Absent fathers who refuse to pay maintenance for their children could be "named and shamed" on a website and in the local press under new enforcement measures.
It could also be compulsory to register the name of the baby's father when it is born. In one in five child support cases, the father's name is not known.
Ministers said yesterday that the Child Support Agency (CSA) would be scrapped after running up a backlog of more than 300,000 cases and debts of more than £3bn. Although debt collectors will continue to chase unpaid maintenance, much of itwill never reach the children and will be written off.
John Hutton, the Work and Pensions Secretary, announced changes to the system following a review of the CSA by Sir David Henshaw. He recommended that passports be confiscated from parents who did not meet their obligations, and promised to impose night curfews on so-called "deadbeat dads'', enforced by electronic tags.
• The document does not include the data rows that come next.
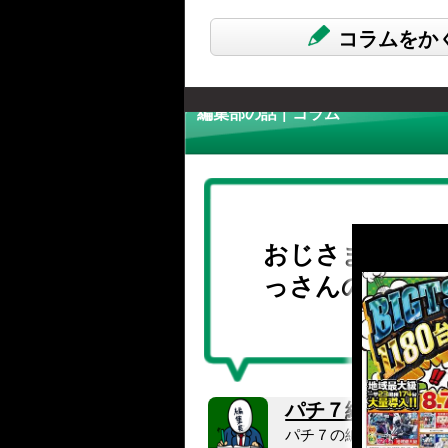
コラムをか
編集部の話 | コラム
おじさま2人の
っさんの話。
パチ７編集長
さん
パチ７の編集長やってい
Fathers could be charged for using the organisation that will handle new cases, as an incentive to reach a private arrangement on maintenance with their child's mother. Lone parents on benefits will no longer make claims through the new body and will keep "substantially more" than the current £10 a week of income support when maintenance is paid.
Sir David said that the number of children receiving maintenance could rise from 1.1 million to 1.75 million through tougher enforcement.
Opposition parties warned that 1.5 million families were in danger of being left behind because they would not automatically transfer to the new system likely to take effect in 2008. They said £500m had been wasted trying to correct mistakes since the CSA started in 1993.
Philip Hammond, the shadow Work and Pensions Secretary, said: "Today's substance free statement will come as a huge disappointment to the 1.5 million families who are stuck in the current CSA system and were expecting action to be taken by the Government to ease their plight."
David Laws, work and pensions spokesman for the Liberal Democrats, accused ministers of "rebranding, further delay and more gimmicks". "The Government is talking tough about tagging absent fathers, but it said the same things about taking away people's driving licences a few years ago, yet only 11 driving licences have been removed in five years," he said.
The charity One Parent Families welcomed plans for tougher enforcement and the proposal to enable lone parents on income support to keep more of the child maintenance they received, but warned that voluntary arrangements would not be appropriate or workable for all lone parents.
Chris Pond, the group's chief executive, said: "The big question concerns existing cases. How long will current cases, mired in the mess of the current scheme, have to wait for substantive change?"